Sunday, July 11, 2010

Can Using Baby Oil On Skin Give You A Rash

* GENE THERAPY: The New Frontier

Erano gli anni ’70 quando French Anderson mandò al New England Journal of Medicine un articolo in cui anticipava la possibilità di guarire le malattie ereditarie inserendo nell’organismo i geni mancanti o sostituendo quelli difettosi. "Impubblicabile perchè di sola fantascienza" rispose la rivista. Nel 1990, Anderson e Michael Blease riuscirono nell’impossibile e conclusero con successo il primo intervento reale di terapia genica sulla bimba di 4 anni, Ashanti De Silva, destinata a morire di immunodeficienza perché priva the gene that produces the enzyme ADA. In the world today, hundreds of experimental interventions using gene therapy.

What are the problems, opportunities, hopes to use this frontier of medicine?
When we talk about gene therapy, we mean the transfer of genetic material in order to prevent or cure a disease. In practice, you try to transfer into cancer cells a genetic code "working" system, which replace the missing or defective gene. Candidates for this type of therapy are some hereditary diseases, in which there is one and the same genetic defect (monogenic), various infectious diseases is not curable with normali trattamenti antivirali (HIV) ed alcuni tipi di tumore, quali melanoma, leucemie, sarcomi e neoplasie del tessuto nervoso, gastrointestinali, uro-genitali e ginecologiche.
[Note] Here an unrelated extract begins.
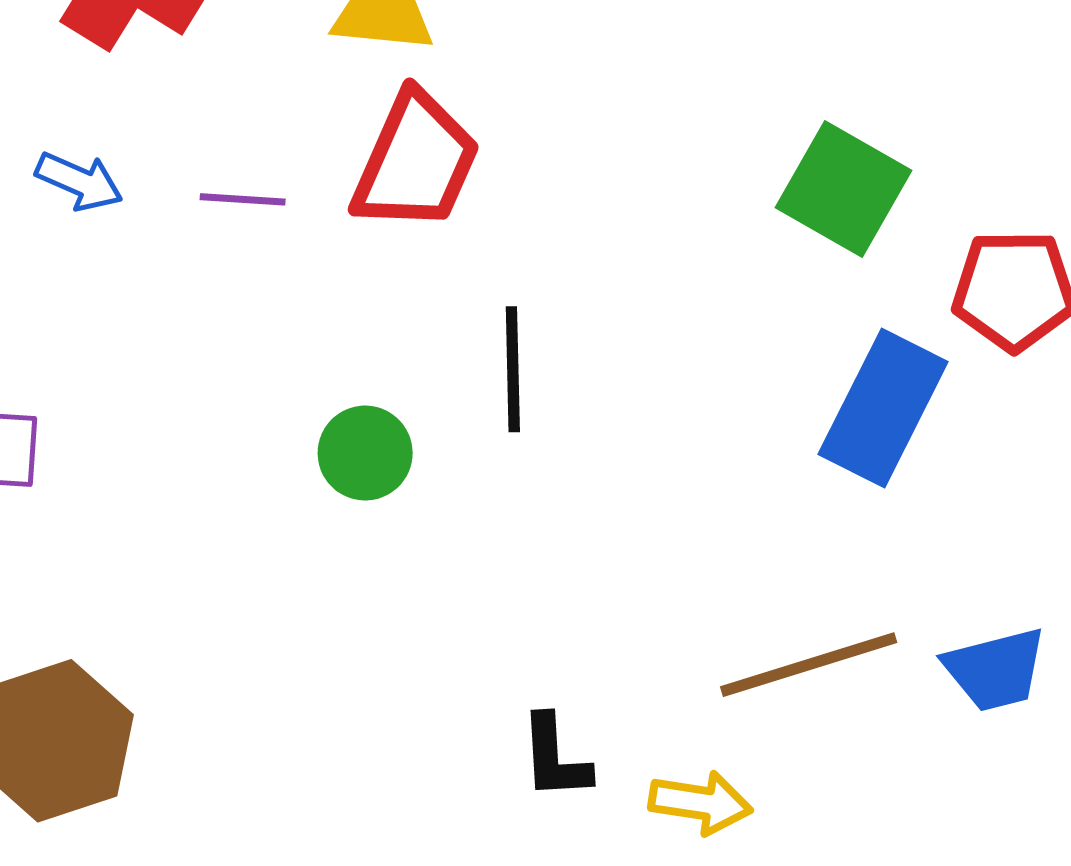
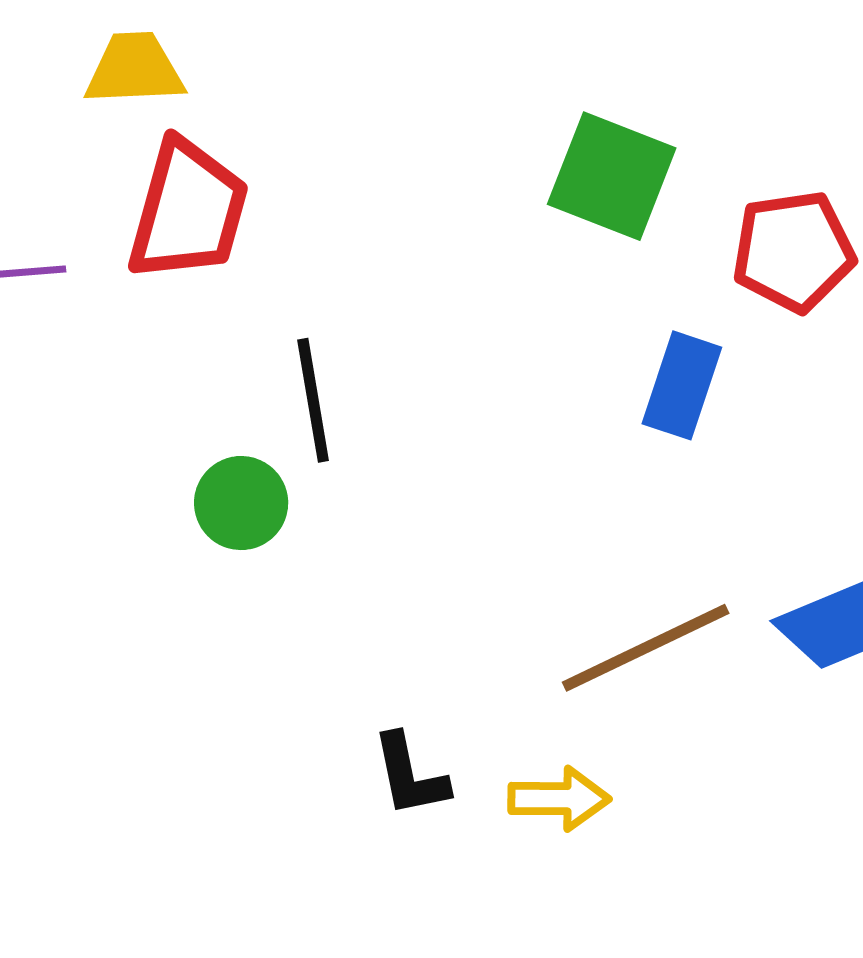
blue rectangle: (883, 408) -> (682, 385), size x0.7
green circle: (365, 453) -> (241, 503), moved

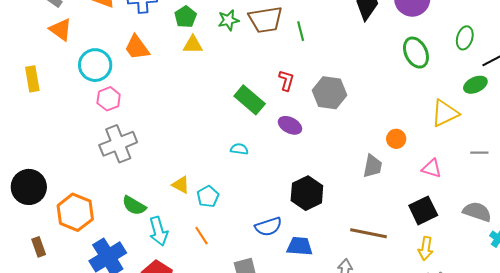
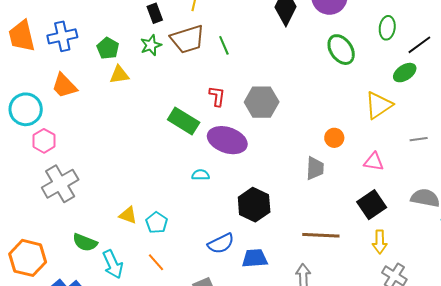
purple ellipse: (290, 125) -> (227, 140), size x1.6
cyan semicircle: (239, 149) -> (201, 175), moved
Per ottenere un risultato terapeutico efficace vanno superati vari ostacoli. In primis, abbiamo la necessità di conoscere il gene responsabile della malattia, clonarlo e quindi riprodurre in laboratorio la versione corretta e funzionante. Poi dobbiamo disporre di un vettore che ci permetta di inserire il DNA da noi prodotto all’interno della cellula malata. Questo vettore deve essere efficiente, sicuro, selettivo, penetrante. Infine, a seconda della patologia, dobbiamo capire se risulta maggiormente conveniente intervenire direttamente in cells and tissues of the patient (in vivo) or if "treated" by the isolated cells, cultured in the laboratory and then reinserted (Ex vivo). The choice of carrier depends on the length of the genetic code to be inserted, the type of target tissue, the quantity, quality and durability of the expression to be obtained for the gene in question. In ex-vivo gene therapy vectors can be used as physical electroporation and microinjection, but also liposomes, lipid vesicles that can serve as "boxes" of transport. However, are the most commonly used viral vectors. Viruses are naturally capable of delivering nucleic acids and insert into the cell and this quality makes them ideal for gene therapy, especially in vivo. They are designed to be inactive, individuals of viral genes, which are inserted in place of the genes of therapeutic interest, to be administered to the patient.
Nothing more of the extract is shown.